Vitalik Buterin Hits at FTX Failings, Backs Ethereum’s Model

  • Buterin contrasts Ethereum’s open governance with FTX’s centralization to show safety.
  • SBF’s team renews debate with solvency claims, intensifying questions over FTX governance.
  • FTX’s collapse led to rising DEX adoption, supporting Ethereum’s community model.

At Devconnect Argentina, Ethereum co-founder Vitalik Buterin criticized FTX and contrasted its centralized structure with Ethereum’s decentralized model. The remarks, delivered in Buenos Aires, focused on how the exchange collapsed under decisions made by a few insiders. Buterin addressed the crowd to explain why he believes Ethereum’s open and community-run process avoids those risks.

Centralization at FTX 

Buterin opened his talk by showing Sam Bankman-Fried’s past public quote about wanting to create global good and then argued that FTX operated in the opposite direction. He stated that the exchange relied on trust in a small leadership circle, which left users exposed to decisions they could not see. This point led him to frame FTX as the reverse of Ethereum’s “can’t be evil” design.

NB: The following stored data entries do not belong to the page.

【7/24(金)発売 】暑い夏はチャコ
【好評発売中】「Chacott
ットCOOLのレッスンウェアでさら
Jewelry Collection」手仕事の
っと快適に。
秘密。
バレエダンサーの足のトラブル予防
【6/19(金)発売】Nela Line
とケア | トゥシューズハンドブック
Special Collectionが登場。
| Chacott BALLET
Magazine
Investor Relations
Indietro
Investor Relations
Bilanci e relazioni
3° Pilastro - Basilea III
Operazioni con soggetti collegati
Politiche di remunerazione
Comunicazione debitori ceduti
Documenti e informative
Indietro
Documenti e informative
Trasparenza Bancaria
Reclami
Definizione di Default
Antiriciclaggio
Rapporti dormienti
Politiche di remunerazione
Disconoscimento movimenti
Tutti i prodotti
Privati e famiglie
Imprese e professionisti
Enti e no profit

The discussion then changed to FTX’s structure and the events that followed its collapse. According to court findings, FTX secretly sent billions of dollars in customer funds to Alameda Research to cover trading losses. 

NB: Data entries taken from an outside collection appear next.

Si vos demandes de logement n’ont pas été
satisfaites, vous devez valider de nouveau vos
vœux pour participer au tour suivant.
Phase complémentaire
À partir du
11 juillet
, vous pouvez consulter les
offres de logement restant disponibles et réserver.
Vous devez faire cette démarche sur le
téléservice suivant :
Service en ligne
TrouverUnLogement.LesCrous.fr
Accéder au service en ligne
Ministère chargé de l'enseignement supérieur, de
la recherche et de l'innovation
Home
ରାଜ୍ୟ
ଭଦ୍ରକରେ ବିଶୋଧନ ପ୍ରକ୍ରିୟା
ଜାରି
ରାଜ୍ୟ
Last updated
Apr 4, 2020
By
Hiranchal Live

These decisions led to wider damage across several platforms and ended with Bankman-Fried receiving a 25-year sentence for fraud, money laundering, and conspiracy. This context helped Buterin support his argument about how centralization increases systemic risks for users.

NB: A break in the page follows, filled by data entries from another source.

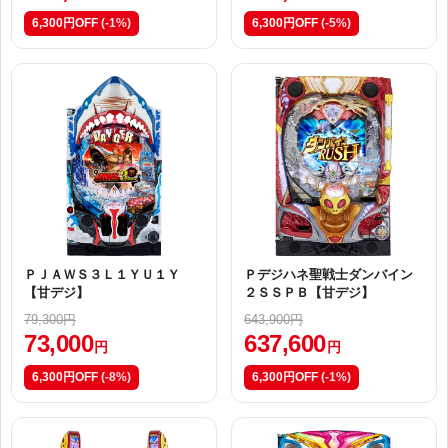
6,300円OFF
(-1%)
6,300円OFF
(-5%)
ＰＪＡＷＳ３Ｌ１ＹＵ１Ｙ
Ｐデジハネ聖戦士ダンバイン
【甘デジ】
２ＳＳＰＢ【甘デジ】
79,300円
643,900円
73,000
637,600
円
円
6,300円OFF
(-8%)
6,300円OFF
(-1%)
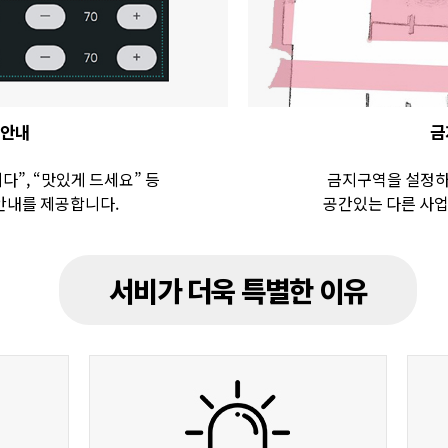
안내
금
”, “맛있게 드세요” 등
금지구역을 설정하
안내를 제공합니다.
공간있는 다른 사업
서비가 더욱 특별한 이유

However, the issue resurfaced recently when an account tied to Bankman-Fried posted a 14-page document on X. The document claimed FTX held $25 billion in assets against $13 billion in liabilities when it entered bankruptcy. 

His team argued that they faced a temporary liquidity crunch and blamed external legal counsel for accelerating the bankruptcy process. This dispute added scrutiny to long-standing questions about governance failures at centralized exchanges.

Ethereum Community-Driven Governance Model

Buterin used those details to contrast Ethereum’s development method. He explained that Ethereum relies on proposals reviewed and debated openly by builders and users. He said this structure limits reliance on a single authority and keeps decision-making transparent. 

Each upgrade moves through a public process that includes scrutiny, testing, and community input. This comparison guided the conversation toward investor behavior. Buterin noted that distrust in centralized exchanges has grown since the FTX collapse. 

He pointed to rising activity on decentralized exchanges, including platforms like Hyperliquid, which launched after the FTX failure. According to Hyperliquid founder Jeff Yan, the collapse gave users a clear reason to seek systems where trust in a single operator is not required.

The rise of decentralized exchanges connected directly to Ethereum’s broader vision. Buterin emphasized that Ethereum works as a community rather than a company. He explained that companies operate through hub-and-spoke systems with power concentrated in the center, while communities distribute responsibility across many participants. He said this difference creates a structure where no single group can quietly take actions like those exposed at FTX.

Related: Judges Question Sam Bankman-Fried’s Bid to Reverse FTX Conviction

FTX Claims Lead to New Tension

The statements from Bankman-Fried’s team also added new scrutiny to the discussion. Their document said the exchange owed $8 billion to customers and insisted those funds “never left.” 

They further claimed that 98% of creditors have received 120% repayment and that remaining payouts may reach up to 143%. They added that the estate still holds $8 billion after legal fees and repayments.

These claims were similar to Bankman-Fried’s earlier comments in an interview with Tucker Carlson from prison. He said FTX had “enough money” to repay users and pointed to panic withdrawals as the trigger for the collapse. However, the jury verdict and court records documented the misuse of customer funds, which drove the case toward its final outcome.

Meanwhile, Vitalik Buterin’s critique placed FTX on the centralization debate in crypto. His remarks compared Ethereum’s public decision-making with the closed structure that led to FTX’s downfall. The ongoing claims from Bankman-Fried’s camp add more questions to these governance issues.